Kubernetes Secret Access via Unusual User Agent

This detection rule identifies instances where Kubernetes secrets are accessed through atypical means, specifically flagging requests originating from unusual user agents, usernames, or source IPs. The underlying assumption is that after compromising a pod or stealing a kubeconfig file, adversaries often attempt to harvest sensitive information stored as secrets within the Kubernetes cluster. This includes service account tokens, registry credentials, cloud keys, and other critical data. This activity can lead to privilege escalation and lateral movement within the cluster or the wider cloud environment. The rule focuses on identifying deviations from established access patterns to Kubernetes secrets to detect potentially malicious activity.
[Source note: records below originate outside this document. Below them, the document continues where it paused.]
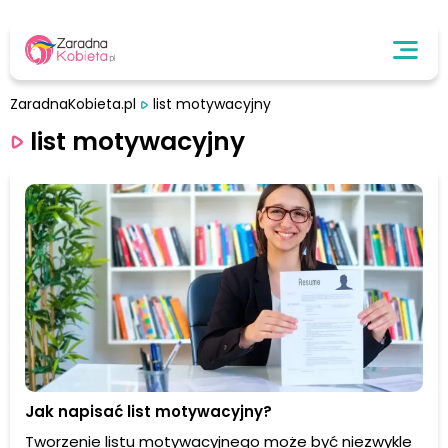
ZaradnaKobieta.pl
list motywacyjny
list motywacyjny
Jak napisać list motywacyjny?
Tworzenie listu motywacyjnego może być niezwykle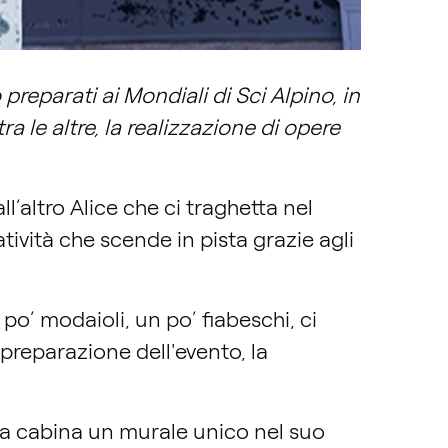
 preparati ai Mondiali di Sci Alpino, in
a le altre, la realizzazione di opere
ll’altro Alice che ci traghetta nel
ività che scende in pista grazie agli
 po’ modaioli, un po’ fiabeschi, ci
preparazione dell'evento, la
stra cabina un murale unico nel suo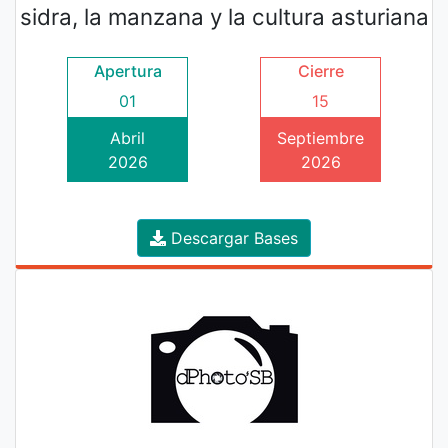
sidra, la manzana y la cultura asturiana
Apertura
Cierre
01
15
Abril
Septiembre
2026
2026
Descargar Bases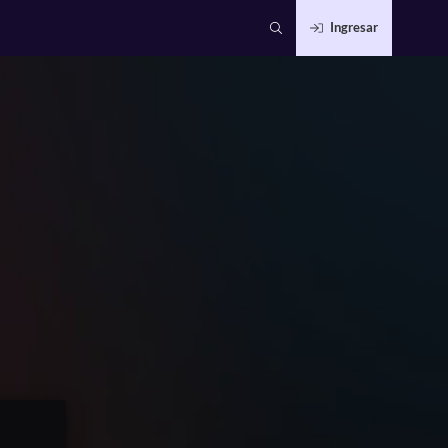
Ingresar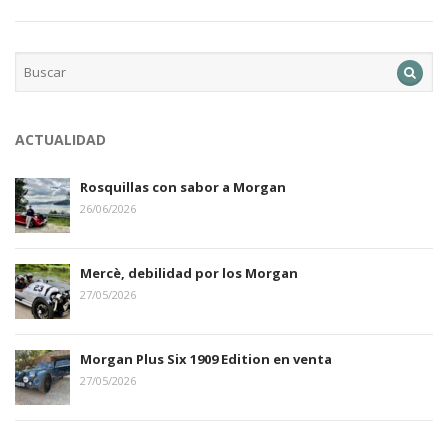
ACTUALIDAD
Rosquillas con sabor a Morgan
26/06/2026
Mercè, debilidad por los Morgan
27/05/2026
Morgan Plus Six 1909 Edition en venta
27/05/2026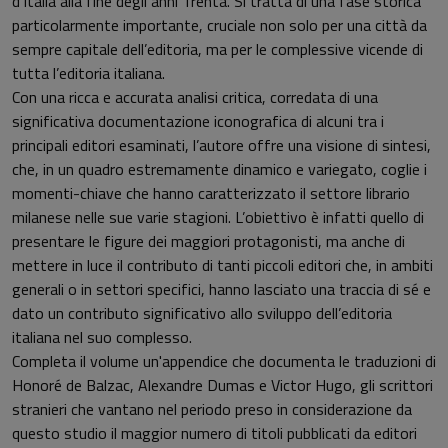
d’Italia alla fine degli anni Trenta. Si tratta di una fase storica
particolarmente importante, cruciale non solo per una città da
sempre capitale dell’editoria, ma per le complessive vicende di
tutta l’editoria italiana.
Con una ricca e accurata analisi critica, corredata di una
significativa documentazione iconografica di alcuni tra i
principali editori esaminati, l’autore offre una visione di sintesi,
che, in un quadro estremamente dinamico e variegato, coglie i
momenti-chiave che hanno caratterizzato il settore librario
milanese nelle sue varie stagioni. L’obiettivo è infatti quello di
presentare le figure dei maggiori protagonisti, ma anche di
mettere in luce il contributo di tanti piccoli editori che, in ambiti
generali o in settori specifici, hanno lasciato una traccia di sé e
dato un contributo significativo allo sviluppo dell’editoria
italiana nel suo complesso.
Completa il volume un'appendice che documenta le traduzioni di
Honoré de Balzac, Alexandre Dumas e Victor Hugo, gli scrittori
stranieri che vantano nel periodo preso in considerazione da
questo studio il maggior numero di titoli pubblicati da editori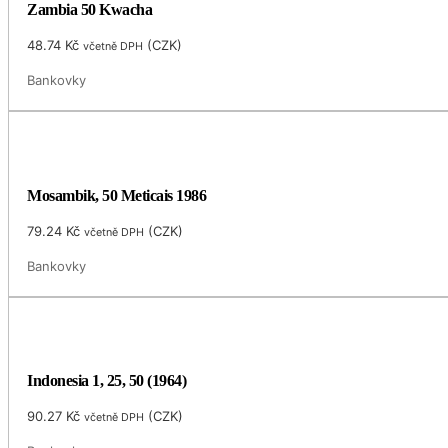
Zambia 50 Kwacha
48.74
Kč
(
CZK
)
včetně DPH
Bankovky
Mosambik, 50 Meticais 1986
79.24
Kč
(
CZK
)
včetně DPH
Bankovky
Indonesia 1, 25, 50 (1964)
90.27
Kč
(
CZK
)
včetně DPH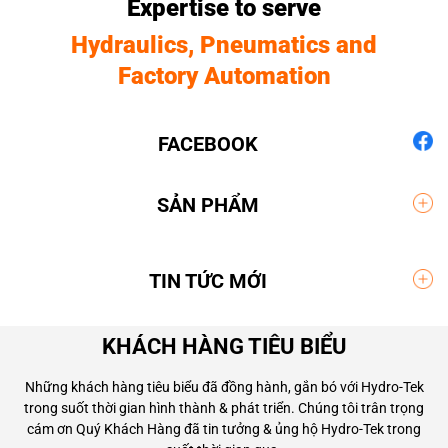
Expertise to serve
Hydraulics, Pneumatics and
Factory Automation
FACEBOOK
SẢN PHẨM
TIN TỨC MỚI
KHÁCH HÀNG TIÊU BIỂU
Những khách hàng tiêu biểu đã đồng hành, gắn bó với Hydro-Tek
trong suốt thời gian hình thành & phát triển. Chúng tôi trân trọng
cám ơn Quý Khách Hàng đã tin tưởng & ủng hộ Hydro-Tek trong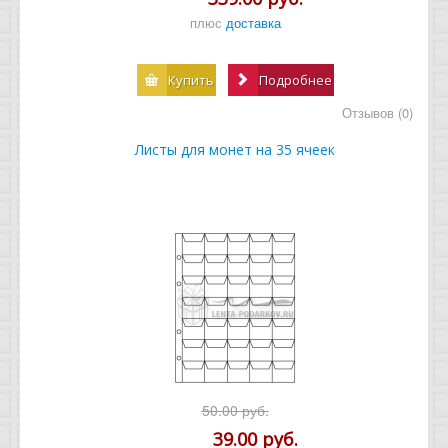
плюс
доставка
Купить
Подробнее
Отзывов (0)
Листы для монет на 35 ячеек
50.00 руб.
39.00 руб.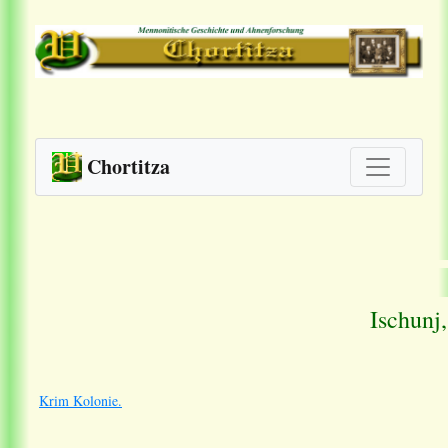
Chortitza
Ischunj
Krim Kolonie.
The rule leverages data from kubernetes.audit_logs.

Attack Chain

1. Initial Compromise: An attacker gains initial access to the Kubernetes cluster, potentially by exploiting a vulnerability in a pod or by stealing a kubeconfig file.
2. Discovery: The attacker enumerates available resources within the cluster to identify potential targets, including secrets. This might involve using kubectl get secrets --all-namespaces.
3. Credential Theft: The attacker attempts to access Kubernetes secrets using an unusual user agent, source IP, or user name. For example, using curl from a compromised pod to access the Kubernetes API.
4. Data Exfiltration: The attacker retrieves the contents of the secrets. Secrets might contain service account tokens, registry credentials, cloud IAM keys, database passwords, etc.
5. Lateral Movement: With stolen credentials, the attacker attempts to move laterally within the cluster or the connected cloud environment. They might use the credentials to access other pods, services, or cloud resources.
6. Privilege Escalation: The attacker uses the stolen credentials to escalate their privileges within the Kubernetes cluster or the cloud environment. For example, creating new roles or role bindings.
7. Persistence: The attacker establishes persistence by creating backdoors or modifying existing deployments. This might involve creating new pods or modifying existing deployments.
8. Impact: The attacker achieves their objective, such as data theft, denial of service, or infrastructure compromise.

Impact

Successful exploitation can lead to the compromise of sensitive data stored within Kubernetes secrets. This could include database credentials, API keys, and service account tokens. The impact can range from unauthorized access to sensitive data, to complete compromise of the Kubernetes cluster and the connected cloud environment. This can affect any organization using Kubernetes to manage their applications, potentially leading to data breaches, service disruptions, and financial losses. The severity depends on the sensitivity of the data stored in the compromised secrets and the level of access the attacker gains.

Recommendation

• Deploy the Sigma rule Kubernetes Secret Access via Unusual User Agent to your SIEM and tune for your environment to detect unusual access patterns to Kubernetes secrets.
• Investigate and validate any alerts generated by the deployed Sigma rule, focusing on the requesting identity, source IP, and user agent to confirm whether they align with approved access records.
• Implement RBAC least privilege to limit access to secrets to only the required service accounts and users to minimize the potential impact of credential theft.
• Monitor Kubernetes audit logs (logs-kubernetes.audit_logs-*) for suspicious activity, including unusual API calls and access patterns to sensitive resources.
• Regularly rotate secrets and credentials to minimize the window of opportunity for attackers to use stolen credentials.